User Collaboration in Information Commons
Despite early emphasis on decentralized organization and individual contributions, information commons such as online encyclopedias and open-source projects increasingly rely on users working in groups to collectively generate content as a shared resource. However, current insights into institutions as a driver of group performance are limited. First, the effect of institutions is often assessed in the aggregate rather than delineated by type. This ignores the fact that different rules govern different aspects of group behavior, leading to potential discrepancies in their relative effect on group outcomes. Second, groups vary not only in the individual rules they adopt but also in global attributes. Some groups exhibit greater institutional instability than others. Groups also differ in how diverse and how balanced the rules are.

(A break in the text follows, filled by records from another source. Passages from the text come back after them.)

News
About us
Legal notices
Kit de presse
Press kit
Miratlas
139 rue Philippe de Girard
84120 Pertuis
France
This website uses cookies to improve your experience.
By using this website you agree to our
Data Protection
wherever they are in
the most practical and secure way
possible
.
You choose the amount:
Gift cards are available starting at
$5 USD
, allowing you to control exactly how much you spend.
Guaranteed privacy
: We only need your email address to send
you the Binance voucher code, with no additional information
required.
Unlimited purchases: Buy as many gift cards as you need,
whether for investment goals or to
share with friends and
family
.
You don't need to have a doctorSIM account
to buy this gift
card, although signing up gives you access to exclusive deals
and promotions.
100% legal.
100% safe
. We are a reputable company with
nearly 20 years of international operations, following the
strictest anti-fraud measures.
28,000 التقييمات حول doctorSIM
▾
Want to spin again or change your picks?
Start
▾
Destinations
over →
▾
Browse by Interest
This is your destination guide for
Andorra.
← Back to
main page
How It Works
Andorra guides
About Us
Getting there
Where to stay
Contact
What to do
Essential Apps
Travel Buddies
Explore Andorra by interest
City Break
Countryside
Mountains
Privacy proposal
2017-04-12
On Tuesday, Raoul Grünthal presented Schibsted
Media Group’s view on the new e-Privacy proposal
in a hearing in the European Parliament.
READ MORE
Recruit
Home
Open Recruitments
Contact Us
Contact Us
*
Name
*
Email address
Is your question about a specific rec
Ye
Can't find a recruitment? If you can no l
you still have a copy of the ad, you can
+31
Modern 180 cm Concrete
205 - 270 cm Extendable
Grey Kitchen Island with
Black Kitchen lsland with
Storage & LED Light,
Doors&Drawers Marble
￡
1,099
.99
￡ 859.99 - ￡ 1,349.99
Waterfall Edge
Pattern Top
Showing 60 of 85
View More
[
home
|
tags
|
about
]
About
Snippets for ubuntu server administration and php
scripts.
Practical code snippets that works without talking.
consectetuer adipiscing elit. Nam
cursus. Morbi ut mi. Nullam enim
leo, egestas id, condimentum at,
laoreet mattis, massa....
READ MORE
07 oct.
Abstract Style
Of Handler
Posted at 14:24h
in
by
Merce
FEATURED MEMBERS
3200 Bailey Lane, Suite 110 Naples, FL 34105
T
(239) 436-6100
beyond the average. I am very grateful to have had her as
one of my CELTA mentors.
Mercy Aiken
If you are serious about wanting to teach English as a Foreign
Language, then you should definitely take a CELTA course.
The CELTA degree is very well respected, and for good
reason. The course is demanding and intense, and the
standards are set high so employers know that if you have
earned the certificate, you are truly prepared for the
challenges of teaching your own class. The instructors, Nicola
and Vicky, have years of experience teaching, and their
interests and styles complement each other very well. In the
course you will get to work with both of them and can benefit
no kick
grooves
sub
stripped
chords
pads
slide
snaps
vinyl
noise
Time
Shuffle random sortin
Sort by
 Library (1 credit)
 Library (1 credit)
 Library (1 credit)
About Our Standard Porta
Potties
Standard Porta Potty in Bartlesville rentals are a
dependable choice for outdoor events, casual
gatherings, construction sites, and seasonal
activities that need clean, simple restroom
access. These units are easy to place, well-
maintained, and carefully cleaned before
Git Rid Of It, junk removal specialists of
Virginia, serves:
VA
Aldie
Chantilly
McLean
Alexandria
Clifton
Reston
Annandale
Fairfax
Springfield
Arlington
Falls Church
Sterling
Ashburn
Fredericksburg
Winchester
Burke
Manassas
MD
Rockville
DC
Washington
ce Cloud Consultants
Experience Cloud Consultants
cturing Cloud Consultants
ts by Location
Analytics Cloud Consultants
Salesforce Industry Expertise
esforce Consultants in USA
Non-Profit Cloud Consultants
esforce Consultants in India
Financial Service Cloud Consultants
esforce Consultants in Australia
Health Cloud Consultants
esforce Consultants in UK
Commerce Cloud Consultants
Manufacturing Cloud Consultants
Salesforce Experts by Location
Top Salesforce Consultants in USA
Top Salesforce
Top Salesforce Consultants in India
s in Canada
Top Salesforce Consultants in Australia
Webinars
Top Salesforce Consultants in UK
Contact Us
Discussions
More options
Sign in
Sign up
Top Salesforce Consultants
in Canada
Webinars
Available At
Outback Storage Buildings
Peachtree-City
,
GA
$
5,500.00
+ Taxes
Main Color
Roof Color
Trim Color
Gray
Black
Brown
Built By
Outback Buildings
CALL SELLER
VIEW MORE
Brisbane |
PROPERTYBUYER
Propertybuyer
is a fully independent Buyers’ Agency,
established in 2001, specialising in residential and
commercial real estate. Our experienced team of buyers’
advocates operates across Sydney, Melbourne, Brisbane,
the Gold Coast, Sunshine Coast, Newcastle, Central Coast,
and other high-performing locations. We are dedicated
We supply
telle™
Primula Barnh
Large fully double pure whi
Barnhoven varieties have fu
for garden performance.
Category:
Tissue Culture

Guided by the IAD approach, we develop and test several propositions linking rules to outcomes in an information commons. As the largest online encyclopedia in China, Baidu Baike operates as an open platform and relies on individual contributors to build and update encyclopedic entries. Based on a new dataset tracking changes in the rules and performance of 40 self-organized user groups over an eight-year period, our analysis shows that the effects on group performance are typologically imbalanced, in that significant variation in group performance is attributed to only some rule types. As for the global attributes, having a larger and more diverse set of rules generally corresponds with better group performance, while institutional instability does not seem to exert any discernible impact.